■ DATA ■

_ _ _ _

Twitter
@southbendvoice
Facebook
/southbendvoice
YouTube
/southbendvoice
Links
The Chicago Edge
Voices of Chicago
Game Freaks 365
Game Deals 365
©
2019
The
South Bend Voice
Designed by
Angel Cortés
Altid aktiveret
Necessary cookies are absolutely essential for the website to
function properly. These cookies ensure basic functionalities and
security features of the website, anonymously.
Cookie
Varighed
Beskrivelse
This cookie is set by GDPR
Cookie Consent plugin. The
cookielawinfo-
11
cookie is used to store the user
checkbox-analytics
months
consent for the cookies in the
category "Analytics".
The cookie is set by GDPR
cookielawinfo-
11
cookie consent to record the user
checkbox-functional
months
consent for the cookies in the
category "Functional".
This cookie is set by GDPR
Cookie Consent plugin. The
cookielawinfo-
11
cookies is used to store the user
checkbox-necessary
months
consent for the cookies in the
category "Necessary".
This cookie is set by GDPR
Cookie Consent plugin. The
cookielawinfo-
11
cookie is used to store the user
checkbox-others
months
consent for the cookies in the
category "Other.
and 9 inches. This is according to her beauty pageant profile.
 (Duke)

_ _ _ _

■ WHAT YOU WILL DO ■
Would you please write out all the entries exactly?

■ EXERCISE OUTPUT ■
Twitter
@southbendvoice
Facebook
/southbendvoice
YouTube
/southbendvoice
Links
The Chicago Edge
Voices of Chicago
Game Freaks 365
Game Deals 365
©
2019
The
South Bend Voice
Designed by
Angel Cortés
Altid aktiveret
Necessary cookies are absolutely essential for the website to
function properly. These cookies ensure basic functionalities and
security features of the website, anonymously.
Cookie
Varighed
Beskrivelse
This cookie is set by GDPR
Cookie Consent plugin. The
cookielawinfo-
11
cookie is used to store the user
checkbox-analytics
months
consent for the cookies in the
category "Analytics".
The cookie is set by GDPR
cookielawinfo-
11
cookie consent to record the user
checkbox-functional
months
consent for the cookies in the
category "Functional".
This cookie is set by GDPR
Cookie Consent plugin. The
cookielawinfo-
11
cookies is used to store the user
checkbox-necessary
months
consent for the cookies in the
category "Necessary".
This cookie is set by GDPR
Cookie Consent plugin. The
cookielawinfo-
11
cookie is used to store the user
checkbox-others
months
consent for the cookies in the
category "Other.
and 9 inches. This is according to her beauty pageant profile.
 (Duke)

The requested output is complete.